Below is the size of train and test dataset -

X_train.shape, y_train.shape, X_test.shape
((548, 7), (548,), (548, 6))

After running a Linear Regression, I am getting an error as follows -
ValueError: shapes (548,6) and (7,) not aligned: 6 (dim 1) != 7 (dim 0)

What is the reason behind it and how to correct it?


hello @ASHISH_17

I suppose you have not removed the target variable from your X_train. So remove that column and try again.

Hope this helps.


Thanks for the reply. I found the mistake.

Can you tell me how to change ‘object’ dtype to ‘int’.
As is is a combination of string and int in the form - id100001.

Will doing splitting of id and the int part can work?
Or is there an alternative?



Yeah, the best option is to extract out the latter part after id, and then convert them into ‘int’ dtype.


Hi @shubham.jain,

How to correct this error -

ValueError: shapes (622764,10) and (11,) not aligned: 10 (dim 1) != 11 (dim 0)

I am pasting the features that I have used in the train and test -



trip duration is the target variable.

Kindly help me get out of this dilemma.



feature and feature_cols that you have created should contain same features for the modelling purpose.
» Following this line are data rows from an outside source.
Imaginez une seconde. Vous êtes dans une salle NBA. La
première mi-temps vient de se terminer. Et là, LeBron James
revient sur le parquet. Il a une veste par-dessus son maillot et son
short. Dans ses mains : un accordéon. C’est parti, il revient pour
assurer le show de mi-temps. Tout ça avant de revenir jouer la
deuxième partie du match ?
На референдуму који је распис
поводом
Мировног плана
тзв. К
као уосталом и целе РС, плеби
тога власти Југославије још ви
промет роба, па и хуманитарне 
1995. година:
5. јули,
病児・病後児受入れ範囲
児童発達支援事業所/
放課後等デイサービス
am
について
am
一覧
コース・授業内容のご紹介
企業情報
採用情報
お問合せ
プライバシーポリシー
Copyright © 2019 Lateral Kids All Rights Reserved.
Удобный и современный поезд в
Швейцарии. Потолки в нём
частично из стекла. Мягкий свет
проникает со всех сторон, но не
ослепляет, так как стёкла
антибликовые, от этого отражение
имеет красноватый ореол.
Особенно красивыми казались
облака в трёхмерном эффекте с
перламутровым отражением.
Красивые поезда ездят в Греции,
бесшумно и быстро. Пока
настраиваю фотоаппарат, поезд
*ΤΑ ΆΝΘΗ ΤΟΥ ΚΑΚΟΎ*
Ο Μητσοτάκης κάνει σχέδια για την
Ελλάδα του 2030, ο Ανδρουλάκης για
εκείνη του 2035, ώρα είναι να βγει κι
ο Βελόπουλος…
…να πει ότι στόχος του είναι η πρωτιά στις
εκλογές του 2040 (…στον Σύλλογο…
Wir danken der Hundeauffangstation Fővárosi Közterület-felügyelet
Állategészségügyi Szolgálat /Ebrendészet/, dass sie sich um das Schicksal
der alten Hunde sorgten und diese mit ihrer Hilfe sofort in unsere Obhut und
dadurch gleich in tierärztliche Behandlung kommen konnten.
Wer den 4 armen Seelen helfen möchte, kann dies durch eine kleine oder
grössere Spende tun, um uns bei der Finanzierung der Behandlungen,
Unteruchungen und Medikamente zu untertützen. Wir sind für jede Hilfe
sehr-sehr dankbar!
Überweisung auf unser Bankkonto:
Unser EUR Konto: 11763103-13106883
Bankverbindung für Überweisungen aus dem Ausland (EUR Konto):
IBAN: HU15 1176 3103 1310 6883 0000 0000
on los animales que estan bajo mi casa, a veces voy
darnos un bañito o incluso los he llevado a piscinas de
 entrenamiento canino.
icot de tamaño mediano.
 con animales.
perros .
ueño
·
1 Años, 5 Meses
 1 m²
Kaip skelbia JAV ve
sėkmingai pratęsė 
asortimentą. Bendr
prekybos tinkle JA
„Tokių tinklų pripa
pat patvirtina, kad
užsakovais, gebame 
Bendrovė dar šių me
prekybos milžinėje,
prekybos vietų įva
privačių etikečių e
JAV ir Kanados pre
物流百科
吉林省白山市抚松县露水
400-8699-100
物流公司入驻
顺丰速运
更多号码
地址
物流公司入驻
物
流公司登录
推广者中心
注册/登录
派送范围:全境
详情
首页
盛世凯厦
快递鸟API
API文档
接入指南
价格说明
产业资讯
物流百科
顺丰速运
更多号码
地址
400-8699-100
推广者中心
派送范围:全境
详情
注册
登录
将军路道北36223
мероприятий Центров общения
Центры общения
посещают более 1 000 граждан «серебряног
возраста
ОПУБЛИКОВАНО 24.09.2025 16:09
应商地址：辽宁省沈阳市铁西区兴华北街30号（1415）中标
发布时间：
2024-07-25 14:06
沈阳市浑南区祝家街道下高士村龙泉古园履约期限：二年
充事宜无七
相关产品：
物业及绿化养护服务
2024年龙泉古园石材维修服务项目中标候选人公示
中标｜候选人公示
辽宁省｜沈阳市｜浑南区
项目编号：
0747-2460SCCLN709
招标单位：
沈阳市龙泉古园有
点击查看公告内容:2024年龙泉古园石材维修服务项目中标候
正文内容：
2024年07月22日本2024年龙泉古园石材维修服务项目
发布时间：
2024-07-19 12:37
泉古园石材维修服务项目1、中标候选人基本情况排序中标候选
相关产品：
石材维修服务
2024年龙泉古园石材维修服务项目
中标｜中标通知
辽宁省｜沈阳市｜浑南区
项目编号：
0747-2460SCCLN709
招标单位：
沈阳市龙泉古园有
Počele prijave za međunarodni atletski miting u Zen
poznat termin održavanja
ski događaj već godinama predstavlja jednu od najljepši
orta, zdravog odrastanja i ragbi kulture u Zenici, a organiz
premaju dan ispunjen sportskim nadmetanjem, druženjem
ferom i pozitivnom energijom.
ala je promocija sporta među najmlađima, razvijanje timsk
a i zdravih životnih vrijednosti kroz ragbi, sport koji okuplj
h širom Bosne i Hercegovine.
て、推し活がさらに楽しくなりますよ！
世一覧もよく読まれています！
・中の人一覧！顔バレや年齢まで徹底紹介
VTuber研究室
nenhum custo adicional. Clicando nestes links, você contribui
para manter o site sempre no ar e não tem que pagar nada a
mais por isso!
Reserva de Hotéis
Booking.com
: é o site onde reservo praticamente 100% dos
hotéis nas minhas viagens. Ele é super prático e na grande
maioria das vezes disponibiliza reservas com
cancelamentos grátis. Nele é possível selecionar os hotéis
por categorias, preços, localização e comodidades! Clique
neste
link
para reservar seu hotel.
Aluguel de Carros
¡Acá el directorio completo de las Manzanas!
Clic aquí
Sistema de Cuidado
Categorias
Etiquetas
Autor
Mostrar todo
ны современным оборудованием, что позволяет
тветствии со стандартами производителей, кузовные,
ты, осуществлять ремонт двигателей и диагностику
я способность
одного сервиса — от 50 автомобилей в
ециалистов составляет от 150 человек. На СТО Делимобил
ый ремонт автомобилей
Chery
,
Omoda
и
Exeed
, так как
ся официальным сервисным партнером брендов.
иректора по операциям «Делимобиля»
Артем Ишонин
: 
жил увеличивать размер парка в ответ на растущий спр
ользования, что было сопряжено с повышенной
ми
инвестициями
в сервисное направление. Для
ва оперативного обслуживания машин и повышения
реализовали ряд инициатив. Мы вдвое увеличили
As far I can see that you have taken ‘id’ in feature but not in feature_cols, which is the reason behind the error.

So remove ‘id’ from the feature list as it would not be a useful feature.
Hope this will solve your problem.


Hey @shubham.jain, I have removed the ‘id’ variable and successfully got the result.

I wanted to know can’t we assign the different no of features to train and test values?


No, the features should be the same.


Thanks a lot for helping me @shubham.jain

I am facing another problem.
I have grouped the pickup datetime on the basis of a day of a year.
So in total there are 180 days. But instead of getting days ranging from 1 to 180, I am getting days from -128 to 127.

Can you tell me what could be the problem?

I have used dt.dayofyear

I was getting a correct order of days but when I plotted a line plot and compared with the test data it showed me -128 to 127 days.